Saved data entries
++++++++++++++++++++

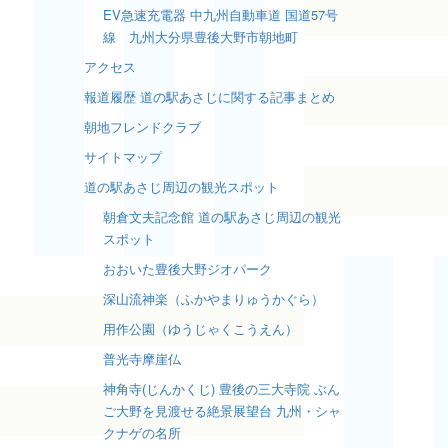
EV急速充電器 中九州自動車道 国道57号
線 九州大分県豊後大野市朝地町
アクセス
報道履歴 道の駅あさじに関する記事まとめ
朝地フレンドクラブ
サイトマップ
道の駅あさじ周辺の観光スポット
朝倉文夫記念館 道の駅あさじ周辺の観光
スポット
おおいた豊後大野ジオパーク
深山流神楽（ふかやまりゅうかぐら）
用作公園（ゆうじゃくこうえん）
普光寺摩崖仏
神角寺(じんかくじ) 豊後の三大寺院 ぶん
ご大野を見渡せる絶景展望台 九州・シャ
クナゲの名所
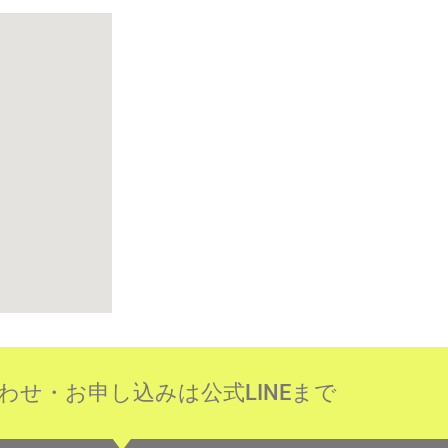
わせ・お申し込みは公式LINEまで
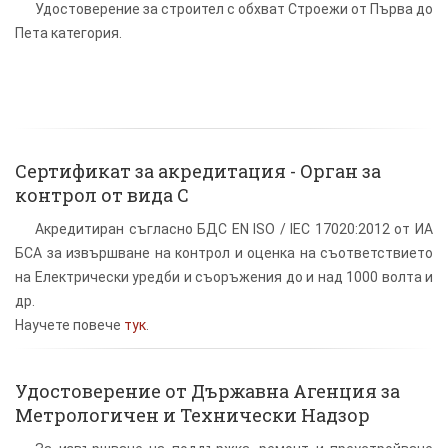
Удостоверение за строител с обхват Строежи от Първа до
Пета категория.
Сертификат за акредитация - Орган за
контрол от вида С
Акредитиран съгласно БДС EN ISO / IEC 17020:2012 от ИА
БСА за извършване на контрол и оценка на съответствието
на Електрически уредби и съоръжения до и над 1000 волта и
др.
Научете повече
тук
.
Удостоверение от Държавна Агенция за
Метрологичен и Технически Надзор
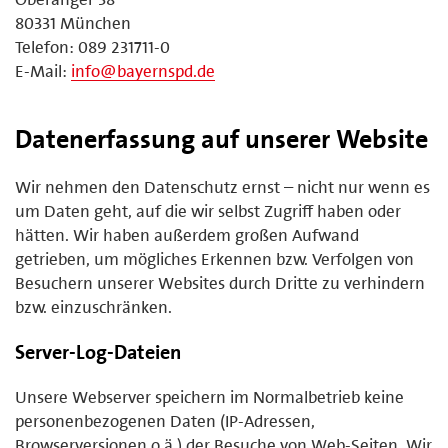
80331 München
Telefon: 089 231711-0
E-Mail:
info@bayernspd.de
Datenerfassung auf unserer Website
Wir nehmen den Datenschutz ernst – nicht nur wenn es
um Daten geht, auf die wir selbst Zugriff haben oder
hätten. Wir haben außerdem großen Aufwand
getrieben, um mögliches Erkennen bzw. Verfolgen von
Besuchern unserer Websites durch Dritte zu verhindern
bzw. einzuschränken.
Server-Log-Dateien
Unsere Webserver speichern im Normalbetrieb keine
personenbezogenen Daten (IP-Adressen,
Browserversionen o.ä.) der Besuche von Web-Seiten. Wir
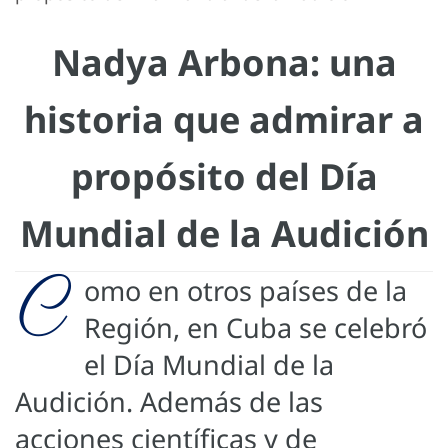
Nadya Arbona: una
historia que admirar a
propósito del Día
Mundial de la Audición
C
omo en otros países de la
Región, en Cuba se celebró
el Día Mundial de la
Audición. Además de las
acciones científicas y de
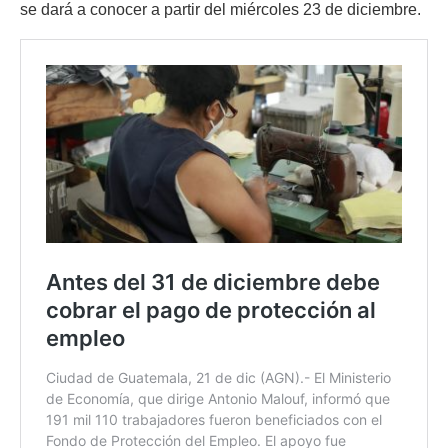
se dará a conocer a partir del miércoles 23 de diciembre.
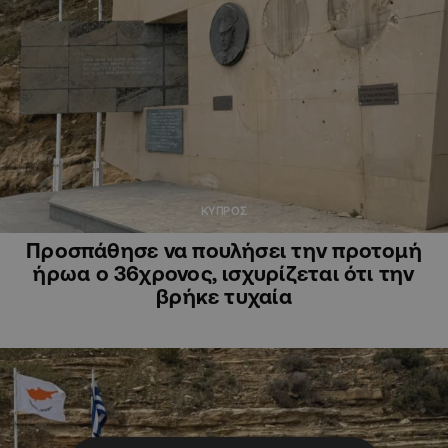
ΚΥΠΡΟΣ
Προσπάθησε να πουλήσει την προτομή
ήρωα ο 36χρονος, ισχυρίζεται ότι την
βρήκε τυχαία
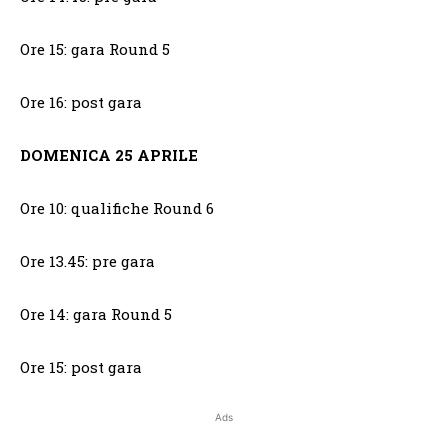
Ore 15: gara Round 5
Ore 16: post gara
DOMENICA 25 APRILE
Ore 10: qualifiche Round 6
Ore 13.45: pre gara
Ore 14: gara Round 5
Ore 15: post gara
Ads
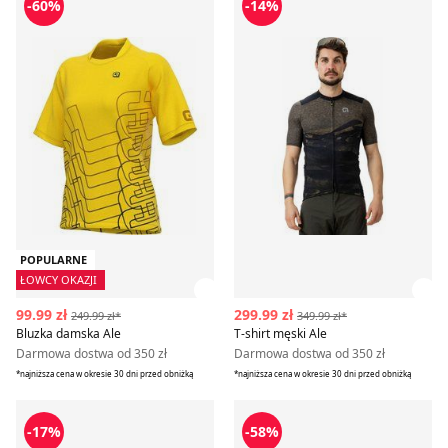
-60%
-14%
POPULARNE
ŁOWCY OKAZJI
Zobacz szczegóły produktu
Zob
99.99 zł
299.99 zł
249.99 zł*
349.99 zł*
Bluzka damska Ale
T-shirt męski Ale
Darmowa dostwa od 350 zł
Darmowa dostwa od 350 zł
*najniższa cena w okresie 30 dni przed obniżką
*najniższa cena w okresie 30 dni przed obniżką
Bluzka damska Ale
Kurtka męska na wiosnę Ale
-17%
-58%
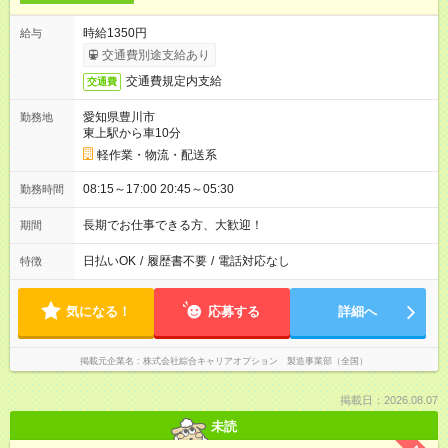
時給1350円
給与
交通費別途支給あり
交通費規定内支給
交通費
愛知県豊川市
勤務地
東上駅から車10分
軽作業・物流・配送系
08:15～17:00 20:45～05:30
勤務時間
長期でお仕事できる方、大歓迎！
期間
日払いOK
/
履歴書不要
/
電話対応なし
特徴
気になる！
応募する
詳細へ
掲載元企業名
株式会社綜合キャリアオプション 製造事業部（全国）
掲載日：2026.08.07
未読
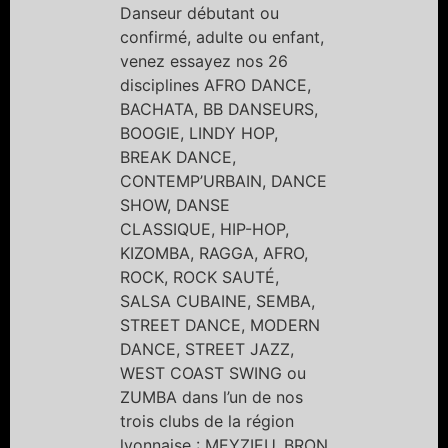
Danseur débutant ou
confirmé, adulte ou enfant,
venez essayez nos 26
disciplines AFRO DANCE,
BACHATA, BB DANSEURS,
BOOGIE, LINDY HOP,
BREAK DANCE,
CONTEMP’URBAIN, DANCE
SHOW, DANSE
CLASSIQUE, HIP-HOP,
KIZOMBA, RAGGA, AFRO,
ROCK, ROCK SAUTÉ,
SALSA CUBAINE, SEMBA,
STREET DANCE, MODERN
DANCE, STREET JAZZ,
WEST COAST SWING ou
ZUMBA dans l’un de nos
trois clubs de la région
lyonnaise : MEYZIEU, BRON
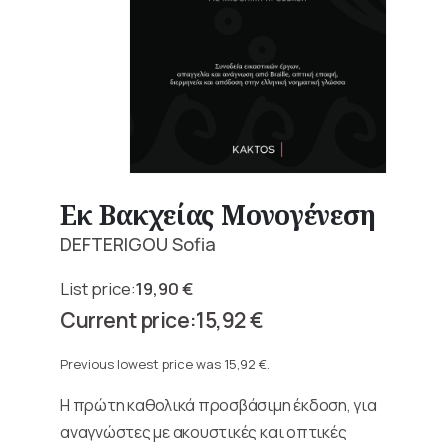
Εκ Βακχείας Μονογένεση
DEFTERIGOU Sofia
19,90
€
Original
15,92
€
price
Current
was:
price
Previous lowest price was
15,92
€
.
19,90 €.
is:
Η πρώτη καθολικά προσβάσιμη έκδοση, για
15,92 €.
αναγνώστες με ακουστικές και οπτικές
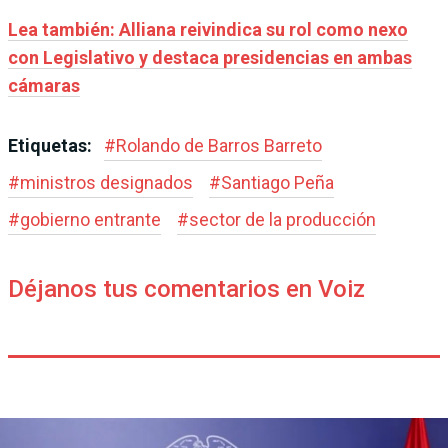
Lea también: Alliana reivindica su rol como nexo
con Legislativo y destaca presidencias en ambas
cámaras
Etiquetas:
#
Rolando de Barros Barreto
#
ministros designados
#
Santiago Peña
#
gobierno entrante
#
sector de la producción
Déjanos tus comentarios en Voiz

++++++++++++++++++++

### [EXERCISE DESCRIPTION]
When pictures appear in the records above, leave them out and reproduce exactly each line from the first through the line containing "Ore 13.45: pre gara", both included.

### [FINISHED TASK]
EV急速充電器 中九州自動車道 国道57号
線 九州大分県豊後大野市朝地町
アクセス
報道履歴 道の駅あさじに関する記事まとめ
朝地フレンドクラブ
サイトマップ
道の駅あさじ周辺の観光スポット
朝倉文夫記念館 道の駅あさじ周辺の観光
スポット
おおいた豊後大野ジオパーク
深山流神楽（ふかやまりゅうかぐら）
用作公園（ゆうじゃくこうえん）
普光寺摩崖仏
神角寺(じんかくじ) 豊後の三大寺院 ぶん
ご大野を見渡せる絶景展望台 九州・シャ
クナゲの名所
わせ・お申し込みは公式LINEまで
Удостоверение за строител с обхват Строежи от Първа до
Пета категория.
Сертификат за акредитация - Орган за
контрол от вида С
Акредитиран съгласно БДС EN ISO / IEC 17020:2012 от ИА
БСА за извършване на контрол и оценка на съответствието
на Електрически уредби и съоръжения до и над 1000 волта и
др.
Научете повече
тук
.
Удостоверение от Държавна Агенция за
Метрологичен и Технически Надзор
80331 München
Telefon: 089 231711-0
E-Mail:
info@bayernspd.de
Datenerfassung auf unserer Website
Wir nehmen den Datenschutz ernst – nicht nur wenn es
um Daten geht, auf die wir selbst Zugriff haben oder
hätten. Wir haben außerdem großen Aufwand
getrieben, um mögliches Erkennen bzw. Verfolgen von
Besuchern unserer Websites durch Dritte zu verhindern
bzw. einzuschränken.
Server-Log-Dateien
Unsere Webserver speichern im Normalbetrieb keine
personenbezogenen Daten (IP-Adressen,
Browserversionen o.ä.) der Besuche von Web-Seiten. Wir
Nadya Arbona: una
historia que admirar a
propósito del Día
Mundial de la Audición
C
omo en otros países de la
Región, en Cuba se celebró
el Día Mundial de la
Audición. Además de las
acciones científicas y de
se dará a conocer a partir del miércoles 23 de diciembre.
ΚΥΠΡΟΣ
Προσπάθησε να πουλήσει την προτομή
ήρωα ο 36χρονος, ισχυρίζεται ότι την
βρήκε τυχαία
Ore 15: gara Round 5
Ore 16: post gara
DOMENICA 25 APRILE
Ore 10: qualifiche Round 6
Ore 13.45: pre gara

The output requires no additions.